As a new mom, I waited for nearly everything, my breath caught in my throat. I waited for words, for walking, for no more spit up wiped from my shoulder, for the sour smell to waft away. I waited for my body to remember what it had been, where everything belonged, for taut and angular to replace round and soft. I waited for potty training, for quiet, for rest. I waited to find myself somewhere in the whoosh of mothering, sometimes only half-living out those weary days, the ones that felt so cluttered with need, the hours that felt unending. I spoke a lot about what would never happen and would always be, those words the signposts of a wasteland, a warning.

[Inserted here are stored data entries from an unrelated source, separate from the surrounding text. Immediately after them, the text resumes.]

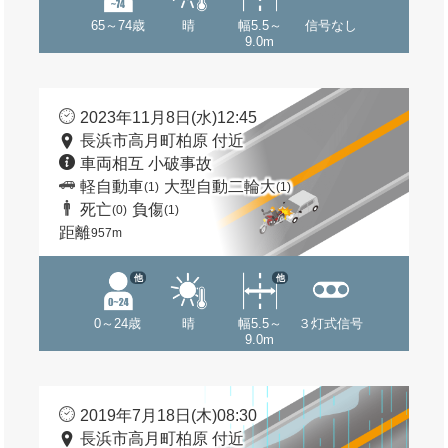
65～74歳
晴
幅5.5～
信号なし
9.0m
2023年11月8日(水)12:45
長浜市高月町柏原 付近
車両相互 小破事故
軽自動車
大型自動二輪大
(1)
(1)
死亡
負傷
(0)
(1)
距離
957m
他
他
0～24歳
晴
幅5.5～
３灯式信号
9.0m
2019年7月18日(木)08:30
長浜市高月町柏原 付近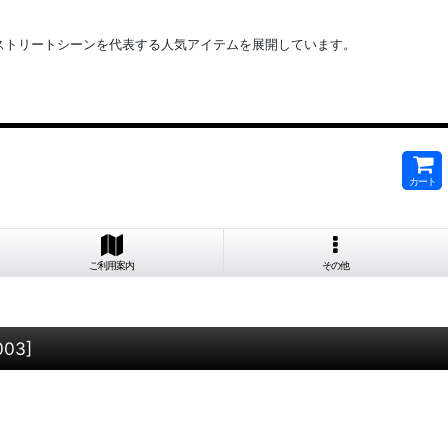
ど ストリートシーンを代表する人気アイテムを展開しています。
カート
ご利用案内
その他
003
]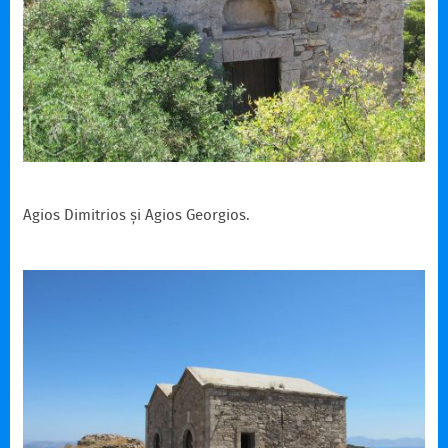
Agios Dimitrios și Agios Georgios.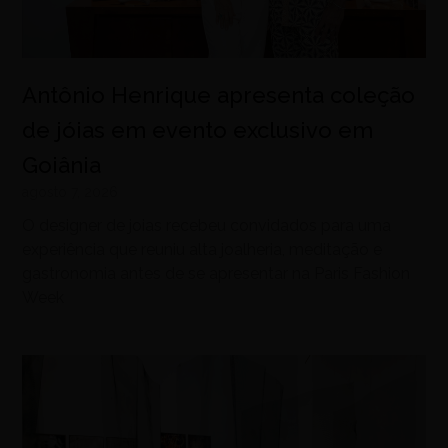
Antônio Henrique apresenta coleção
de jóias em evento exclusivo em
Goiânia
agosto 7, 2026
O designer de joias recebeu convidados para uma
experiência que reuniu alta joalheria, meditação e
gastronomia antes de se apresentar na Paris Fashion
Week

And I clung hard, and God fought hard, touching my eyes to help me see the blessing of now.
I held my babies and walked my fingers up their tender arms, slowly, slowly, slowly–and then quickly–stopping to tickle them under the chin, laughing over their gurgling giggles. Even then, they taught me that anticipation means “laughing at the days ahead,” while tasting the richness of right now.
And still, every day, I struggle. I struggle against the half-living, the waiting for something else, the wondering when some season will come. But waiting means never really living fully, the expectation of something other shrouding the gifts of grace poured out in this moment. It is a distraction from madness, a tapping of unsatisfied fingers against an unwelcome pause just shy of paralysis. Waiting is the cloaked half-sister of complaint and discontent, the shrouded, mocking, blinding trio of the I’d rather.
We were not created for I’d rather. And the lie is that we have a time other than this one, that any moment could be more important than the one we’re breathing through right now.
Lately, the Spirit has me on my knees, asking for Holy hands to shake me awake, begging to see the fullness of a thousand gifts poured out NOW.
Because God reveals His glory moment by moment. And I don’t want to miss any of it.